Michael Smith (OR), John Cox (IL) - 999 to 1
Smith and Cox are just trying to meet women.

Sources: CNN polling data, wikipedia


Anonymous said...


Come on. Many Republicans recognize that the WoT is a much bigger issue than their social agenda, and are willing to put that aside. That is why he is polling well. Republicans are, after all, grown-ups (unlike leftists).

As far as 'understanding Republicans', note that the GOP only has to put forth candidates better than the Democrat candidate. GWB won in 2004 simply because he was better than John Kerry. As bad as he was, his opponent was even worse.

Even Dole might have won if not for the Perot effect. That is not outside the realm of possibility.

No Democrat has gotten 50% of the popular vote since 1964. The GOP has gotten it 5 times over the same period. ('72, '80, '84, '88, '04).

Michael Smith said...

Trying to meet women? That’s an optimistic silver lining. I’m just trying to demonstrate that not all Republicans buy into the anti-immigrant, anti-gay, anti-Islamic, curmudgeon school of governance. I consider myself a traditional conservative advocating for restraint in government, rather than a social/religious conservative eager to use government to impose my ideology.

I’m running a meager campaign that will be satisfied to get a delegate or two as a symbolic victory over the social-cons, neo-cons, and cultural warriors. Some have accused me of being a Libertarian, but I recognize the two-party system is where the game gets played.

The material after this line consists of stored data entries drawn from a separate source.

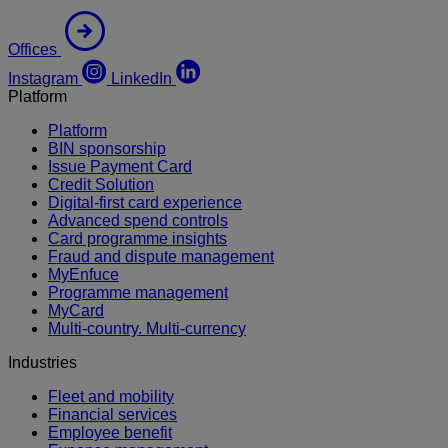
Offices
Instagram
LinkedIn
Platform
Platform
BIN sponsorship
Issue Payment Card
Credit Solution
Digital-first card experience
Advanced spend controls
Card programme insights
Fraud and dispute management
MyEnfuce
Programme management
MyCard
Multi-country. Multi-currency
Industries
Fleet and mobility
Financial services
Employee benefit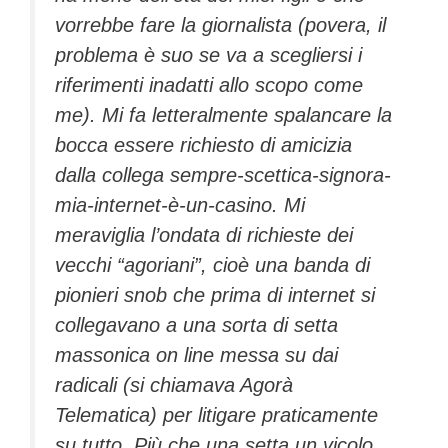
vorrebbe fare la giornalista (povera, il
problema è suo se va a scegliersi i
riferimenti inadatti allo scopo come
me). Mi fa letteralmente spalancare la
bocca essere richiesto di amicizia
dalla collega sempre-scettica-signora-
mia-internet-è-un-casino. Mi
meraviglia l’ondata di richieste dei
vecchi “agoriani”, cioè una banda di
pionieri snob che prima di internet si
collegavano a una sorta di setta
massonica on line messa su dai
radicali (si chiamava Agorà
Telematica) per litigare praticamente
su tutto. Più che una setta un vicolo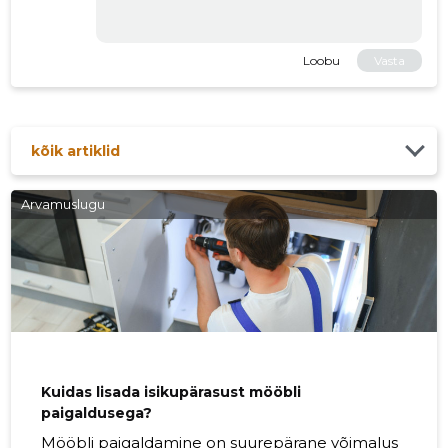
Loobu
Vasta
kõik artiklid
Arvamuslugu
Kuidas lisada isikupärasust mööbli
paigaldusega?
Mööbli paigaldamine on suurepärane võimalus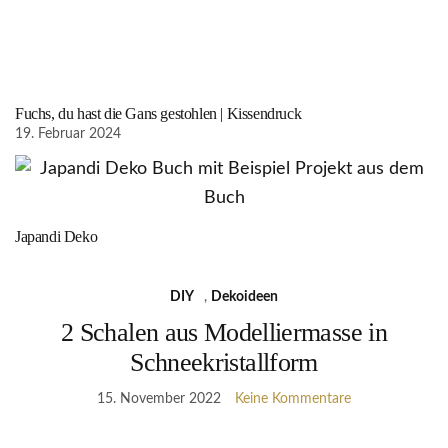
Fuchs, du hast die Gans gestohlen | Kissendruck
19. Februar 2024
Japandi Deko
DIY
,
Dekoideen
2 Schalen aus Modelliermasse in
Schneekristallform
15. November 2022
Keine Kommentare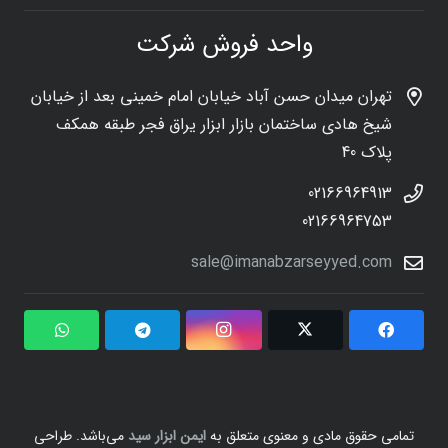
واحد فروش شرکت
تهران میدان حسن آباد خیابان امام خمینی بعد از خیابان
شیخ هادی ساختمان بازار ابزار یراق فجر طبقه همکف
پلاک 40
02166964913
02166964753
sale@imanabzarseyyed.com
تمامی حقوق مادی و معنوی متعلق به
ایمن ابزار سید
می‌باشد. طراحی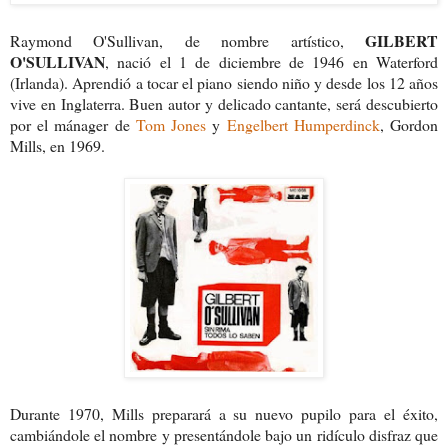
GILBERT
Raymond O'Sullivan, de nombre artístico,
O'SULLIVAN
, nació el 1 de diciembre de 1946 en Waterford
(Irlanda). Aprendió a tocar el piano siendo niño y desde los 12 años
vive en Inglaterra. Buen autor y delicado cantante, será descubierto
por el mánager de
Tom Jones
y
Engelbert Humperdinck
, Gordon
Mills, en 1969.
Durante 1970, Mills preparará a su nuevo pupilo para el éxito,
cambiándole el nombre y presentándole bajo un ridículo disfraz que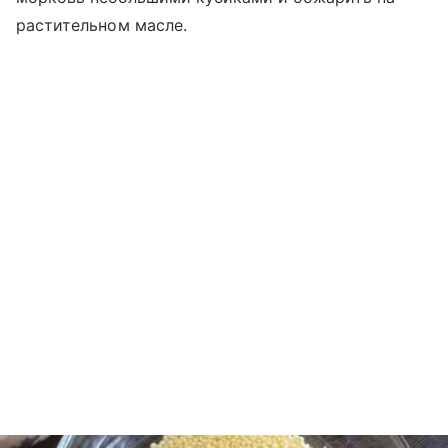
растительном масле.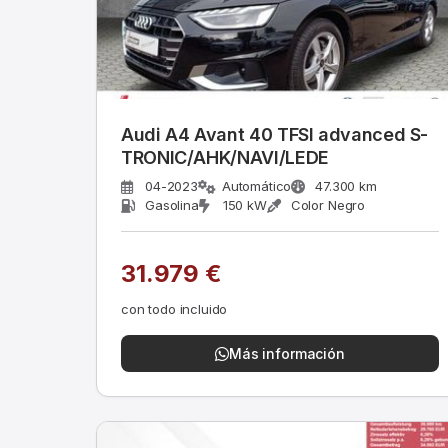
Audi A4 Avant 40 TFSI advanced S-
TRONIC/AHK/NAVI/LEDE
04-2023
Automático
47.300 km
Gasolina
150 kW
Color Negro
31.979 €
con todo incluido
Más información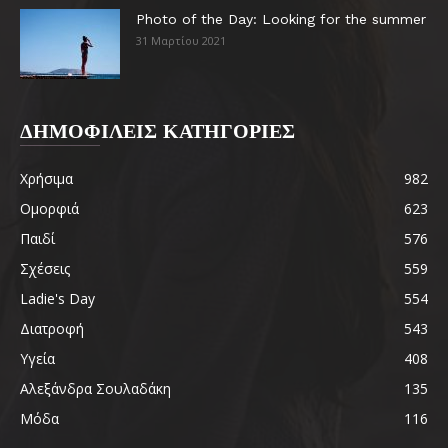
Photo of the Day: Looking for the summer
31 Μαρτίου 2021
ΔΗΜΟΦΙΛΕΙΣ ΚΑΤΗΓΟΡΙΕΣ
Χρήσιμα
982
Ομορφιά
623
Παιδί
576
Σχέσεις
559
Ladie's Day
554
Διατροφή
543
Υγεία
408
Αλεξάνδρα Σουλαδάκη
135
Μόδα
116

Michael Smith, Republican Candidate for President

Anonymous said...

At least in Iowa, social conservatives vote in the caucus. Your typical, moderate Republican does not. Look for Brownback and Huckabee to fare much better than your handicap. Especially Huckabee. Americans elect Governors to the POTUS office, not members of Congress.